🤖 AI Summary
Current LLM-based software engineering (SE) agents are predominantly single-task and single-language, lacking generality and end-to-end collaborative capability. To address this, we propose the first general-purpose multi-agent system for full-stack SE tasks, introducing a novel four-role collaborative architecture—*Planning*, *Navigation*, *Coding*, and *Execution*—that jointly supports cross-language, cross-repository GitHub Issue resolution, fault localization, and repair. The system integrates hierarchical task decomposition, semantic code navigation, incremental editing, and sandboxed execution. Evaluated on three major benchmarks—SWE-Bench, RepoExec, and Defects4J—it consistently outperforms prior approaches: achieving significantly higher GitHub issue resolution rates and establishing new state-of-the-art performance in both fault localization and repair accuracy.
📝 Abstract
Large Language Models (LLMs) have revolutionized software engineering (SE), showcasing remarkable proficiency in various coding tasks.
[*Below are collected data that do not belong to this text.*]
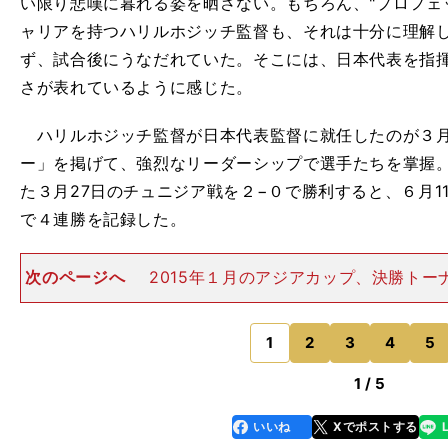
い限り悲嘆に暮れる姿を晒さない。もちろん、"プロフェ
ャリアを持つハリルホジッチ監督も、それは十分に理解
ず、試合後にうなだれていた。そこには、日本代表を指
さが表れているように感じた。
ハリルホジッチ監督が日本代表監督に就任したのが３月
ー」を掲げて、強烈なリーダーシップで選手たちを掌握
た３月27日のチュニジア戦を２−０で勝利すると、６月1
で４連勝を記録した。
次のページへ
2015年１月のアジアカップ、決勝トー
で敗れた直後にアギーレ前監督が解任され、明るい話題
代表に、上げ潮ムードをもたらしたといえる。 しかし、
なわれたW杯２
1
2
3
4
5
のページへ
1 / 5
いいね
Xでポストする
line
faceboo
x
k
Despite recent advancements that have enabled the creation of autonomous software agents utilizing LLMs for end-to-end development tasks, these systems are typically designed for specific SE functions. We introduce HyperAgent, an innovative generalist multi-agent system designed to tackle a wide range of SE tasks across different programming languages by mimicking the workflows of human developers. HyperAgent features four specialized agents-Planner, Navigator, Code Editor, and Executor-capable of handling the entire lifecycle of SE tasks, from initial planning to final verification. HyperAgent sets new benchmarks in diverse SE tasks, including GitHub issue resolution on the renowned SWE-Bench benchmark, outperforming robust baselines. Furthermore, HyperAgent demonstrates exceptional performance in repository-level code generation (RepoExec) and fault localization and program repair (Defects4J), often surpassing state-of-the-art baselines.